*** DATA TO USE Section Begins ***

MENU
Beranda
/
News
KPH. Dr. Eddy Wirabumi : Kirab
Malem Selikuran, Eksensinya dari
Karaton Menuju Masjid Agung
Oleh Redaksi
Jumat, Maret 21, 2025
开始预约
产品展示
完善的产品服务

*** DATA TO USE Section Ends ***
*** DATA TO USE Section Begins ***

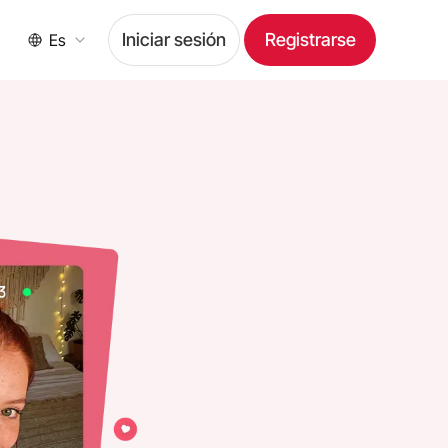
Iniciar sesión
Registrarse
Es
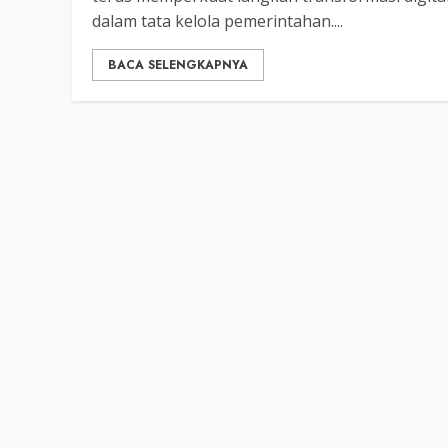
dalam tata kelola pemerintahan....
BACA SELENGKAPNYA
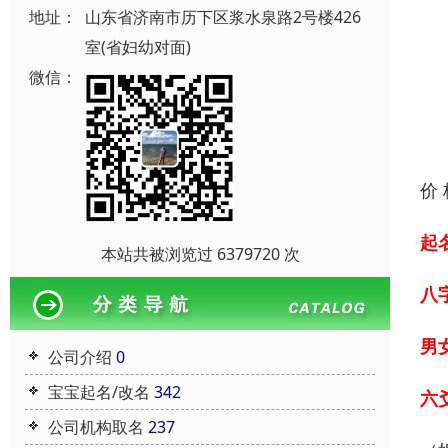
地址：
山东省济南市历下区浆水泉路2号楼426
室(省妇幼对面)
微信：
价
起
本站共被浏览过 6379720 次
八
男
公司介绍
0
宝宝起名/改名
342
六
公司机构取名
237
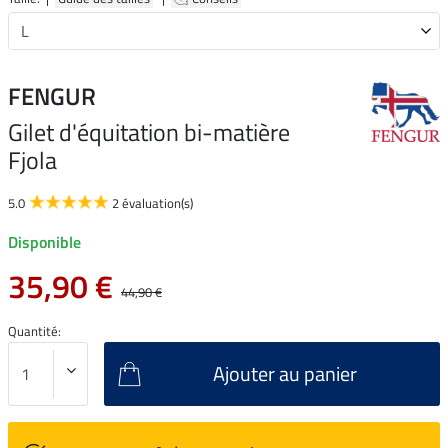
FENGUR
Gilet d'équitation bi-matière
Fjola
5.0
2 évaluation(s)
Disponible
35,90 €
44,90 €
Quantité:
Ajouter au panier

*** DATA TO USE Section Ends ***
*** DATA TO USE Section Begins ***

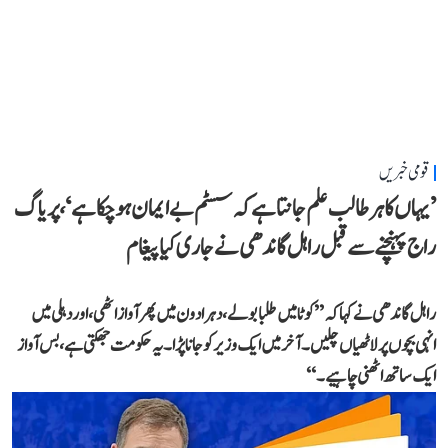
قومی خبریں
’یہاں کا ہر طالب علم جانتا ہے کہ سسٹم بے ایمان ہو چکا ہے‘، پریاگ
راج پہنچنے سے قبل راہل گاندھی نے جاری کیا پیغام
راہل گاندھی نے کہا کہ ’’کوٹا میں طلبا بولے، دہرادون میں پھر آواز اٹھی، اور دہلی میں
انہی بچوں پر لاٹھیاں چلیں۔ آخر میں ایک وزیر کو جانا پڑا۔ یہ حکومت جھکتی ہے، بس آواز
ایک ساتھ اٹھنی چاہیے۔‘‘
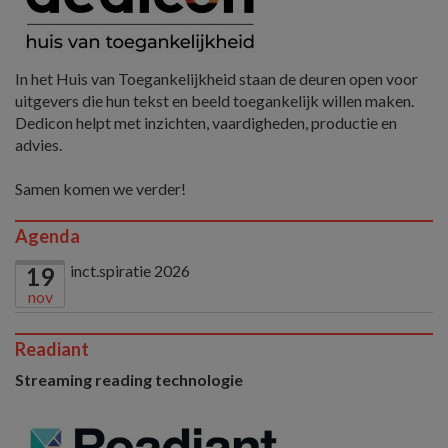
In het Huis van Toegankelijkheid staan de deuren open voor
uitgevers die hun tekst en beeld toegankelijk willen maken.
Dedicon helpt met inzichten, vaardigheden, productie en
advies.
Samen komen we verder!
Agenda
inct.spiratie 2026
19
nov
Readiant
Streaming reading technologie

*** DATA TO USE Section Ends ***

**PROBLEM DETAILS**
Within the entries, find all lines holding "گاندھی" and copy each one.

**PROBLEM SOLUTION**
راج پہنچنے سے قبل راہل گاندھی نے جاری کیا پیغام
راہل گاندھی نے کہا کہ ’’کوٹا میں طلبا بولے، دہرادون میں پھر آواز اٹھی، اور دہلی میں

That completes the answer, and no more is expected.